Mobilicités : Les élus locaux ont dit "oui" à l'entrée d'un opérateur extérieur au capital de T2C, la société d'économie mixte qui exploite les transports de Clermont-Ferrand.  Selon quelles modalités ?

Jean-Marc Janaillac :
  ils ont en effet dit "oui" à l'idée d'ouvrir à un opérateur 20% du capital de T2C. Pas forcément à la RATP. Le Syndicat mixte des transports clermontois (Smtc) en détient actuellement 65%, le reste se partage entre la Caisse d'Epargne d'Auvergne, la Chambre de commerce et d'industrie (et l'association du personnel ndlr).  Il va y avoir un appel à déclaration d'intérêt. Le choix final des élus interviendra à la rentrée 2011.


Il n'y a pas de grande inconnue sur l'issue de ce choix...
A la RATP, on a envie de continuer de travailler avec T2C, et comme les élus semblent nous donner la préférence....


Cela signifie que l'opérateur choisi prendra l'exploitation des bus et tramway sur pneus de Clermont  ?

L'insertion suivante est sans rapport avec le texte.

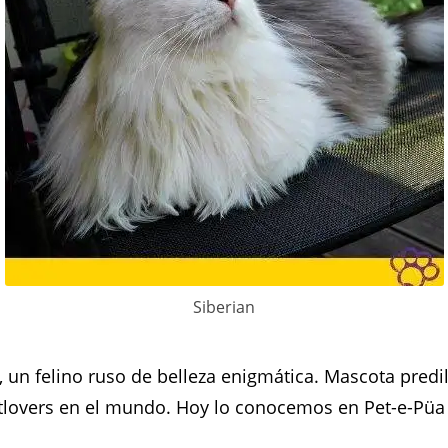
Siberian
, un felino ruso de belleza enigmática. Mascota predi
tlovers en el mundo. Hoy lo conocemos en Pet-e-Püa 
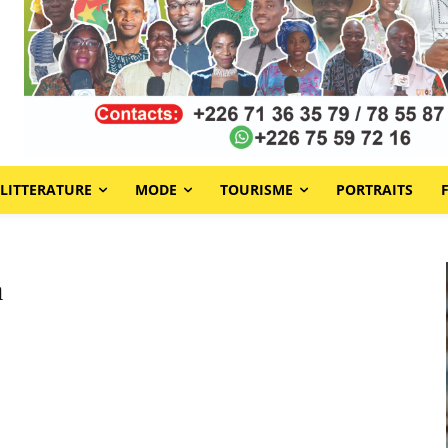
LITTERATURE
MODE
TOURISME
PORTRAITS
a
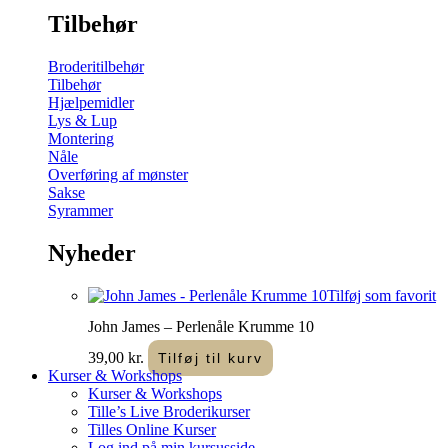
Tilbehør
Broderitilbehør
Tilbehør
Hjælpemidler
Lys & Lup
Montering
Nåle
Overføring af mønster
Sakse
Syrammer
Nyheder
Tilføj som favorit
John James – Perlenåle Krumme 10
39,00
kr.
Tilføj til kurv
Kurser & Workshops
Kurser & Workshops
Tille’s Live Broderikurser
Tilles Online Kurser
Log ind på min kursusside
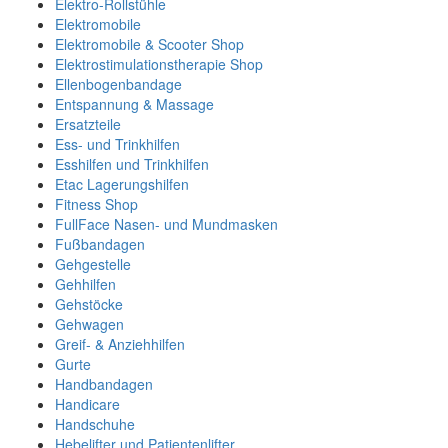
Elektro-Rollstühle
Elektromobile
Elektromobile & Scooter Shop
Elektrostimulationstherapie Shop
Ellenbogenbandage
Entspannung & Massage
Ersatzteile
Ess- und Trinkhilfen
Esshilfen und Trinkhilfen
Etac Lagerungshilfen
Fitness Shop
FullFace Nasen- und Mundmasken
Fußbandagen
Gehgestelle
Gehhilfen
Gehstöcke
Gehwagen
Greif- & Anziehhilfen
Gurte
Handbandagen
Handicare
Handschuhe
Hebelifter und Patientenlifter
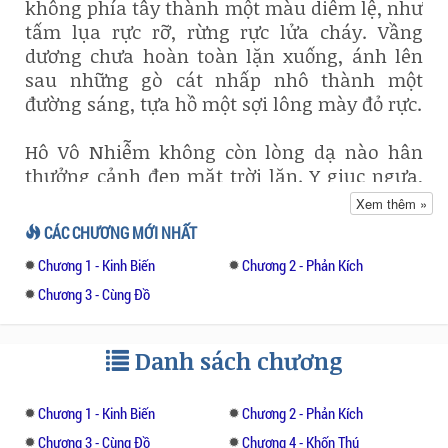
không phía tây thành một màu diễm lệ, như
tấm lụa rực rỡ, rừng rực lửa cháy. Vầng
dương chưa hoàn toàn lặn xuống, ánh lên
sau những gò cát nhấp nhô thành một
đường sáng, tựa hồ một sợi lông mày đỏ rực.
Hô Vô Nhiễm không còn lòng dạ nào hân
thưởng cảnh đẹp mặt trời lặn. Y giục ngựa,
giật cương phi tới đội ngũ dẫn đầu, đoạn
Xem thêm »
thong thả cất bước.
CÁC CHƯƠNG MỚI NHẤT
Chương 1 - Kinh Biến
Chương 2 - Phản Kích
Gương mặt y vẫn trầm tĩnh, không mảy may
kích động, nóng nảy. Qua một phen tranh
Chương 3 - Cùng Đồ
chấp tại hội nghị cấp cao của Tỵ Tuyết
thành, sau cùng phái chủ hàng chiếm
Danh sách chương
thượng phong. Thiết Soái và Thiết Huyết kị
binh tạo thành uy danh bất bại trên thảo
nguyên, gieo vào lòng mỗi người nỗi sợ vô
Chương 1 - Kinh Biến
Chương 2 - Phản Kích
hình, nên dù y và một vạn Tỵ Tuyết chiến sĩ
Chương 3 - Cùng Đồ
Chương 4 - Khốn Thú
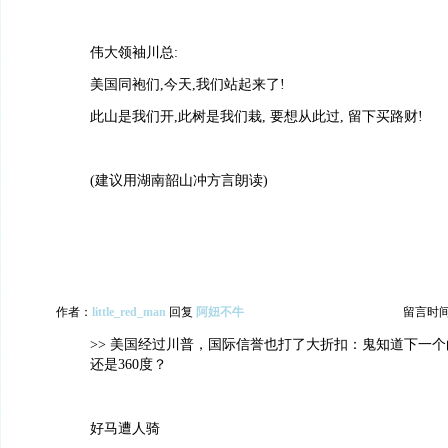
伟大领袖川总:
美国同袍们,今天,我们站起来了!
此山是我们开,此树是我们栽, 要想从此过, 留下买路财!
(建议用湖南韶山冲方言朗读)
作者：
little_red_man
回复
阿妞不牛
留言时间：2
>> 美国经过川普，国际信誉也打了大折扣：鬼知道下一个
还是360度？
好马遭人骑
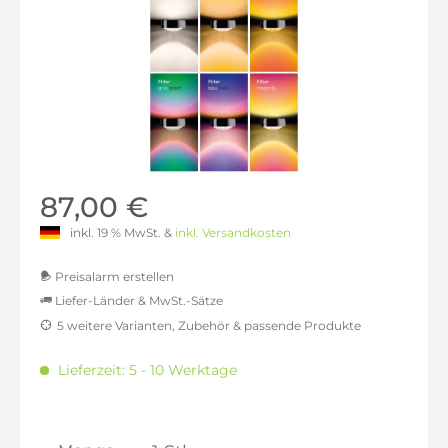
87,00 €
inkl. 19 % MwSt. &
inkl. Versandkosten
Preisalarm erstellen
Liefer-Länder & MwSt.-Sätze
5 weitere Varianten, Zubehör & passende Produkte
MwSt.-befreit: 73,11 €
inkl. 16% MwSt.: 84,81 €
Lieferzeit: 5 - 10 Werktage
inkl. 20% MwSt.: 87,73 €
inkl. 21% MwSt.: 88,46 €
inkl. 21% MwSt.: 88,46 €
inkl. 21% MwSt.: 88,46 €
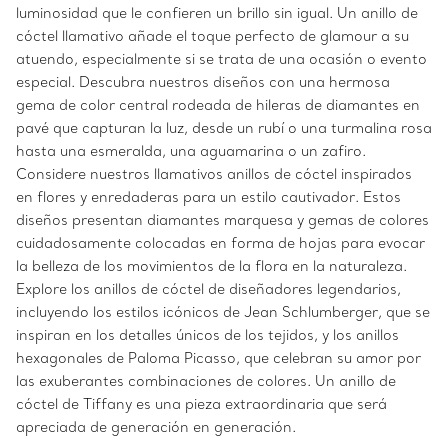
luminosidad que le confieren un brillo sin igual. Un anillo de
cóctel llamativo añade el toque perfecto de glamour a su
atuendo, especialmente si se trata de una ocasión o evento
especial. Descubra nuestros diseños con una hermosa
gema de color central rodeada de hileras de diamantes en
pavé que capturan la luz, desde un rubí o una turmalina rosa
hasta una esmeralda, una aguamarina o un zafiro.
Considere nuestros llamativos anillos de cóctel inspirados
en flores y enredaderas para un estilo cautivador. Estos
diseños presentan diamantes marquesa y gemas de colores
cuidadosamente colocadas en forma de hojas para evocar
la belleza de los movimientos de la flora en la naturaleza.
Explore los anillos de cóctel de diseñadores legendarios,
incluyendo los estilos icónicos de Jean Schlumberger, que se
inspiran en los detalles únicos de los tejidos, y los anillos
hexagonales de Paloma Picasso, que celebran su amor por
las exuberantes combinaciones de colores. Un anillo de
cóctel de Tiffany es una pieza extraordinaria que será
apreciada de generación en generación.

Les élus souhaitent adosser leur Sem à un opérateur d'envergure nationale, voire internationale, pour apporter un certain soutien technique lié à l'exploitation du tramway sur pneus : avec 20% du capital, nous serons minoritaires, le SMTC gardant largement la majorité. C'est donc une façon de concrétiser ou de raffermir les liens que nous avons avec T2C par ailleurs.


Le contrat d'assistance technique entre T2C existe toujours ?
L'accord de partenariat a été renouvelé, avec le SMTC à l'origine puis avec T2C avec l'arrivée du tram sur pneus en 2005. Ce partenariat a pris diverses formes à travers le temps, mais il existe toujours. C'est à T2C de s'en servir ou pas. Il n'y a finalement rien de révolutionnaire, on travaille avec T2C depuis très longtemps.


Rien de révolutionnaire, et pourtant les syndicats sont farouchement opposés à l'entrée d'un opérateur externe ?
Les syndicats ne sont pas opposés à la RATP en soi, mais à l'entrée d'un partenaire extérieur au capital de la Sem parce qu'ils souhaitent que le réseau soit géré soit par une régie, soit par une Société publique locale. Solution que les élus ont clairement refusée.


Cette grogne, les deux grèves au début de l'été et la menace d'une grève dure à la rentrée, ne vous inquiètent pas plus que ça ? Vous avez pris avec les partenaires sociaux  ?
Nous avons des s à la fois avec la direction de T2C, la Sem, et avec les élus responsables du transport. Nous ne sommes pas en mesure de rencontrer et de négocier avec les syndicats.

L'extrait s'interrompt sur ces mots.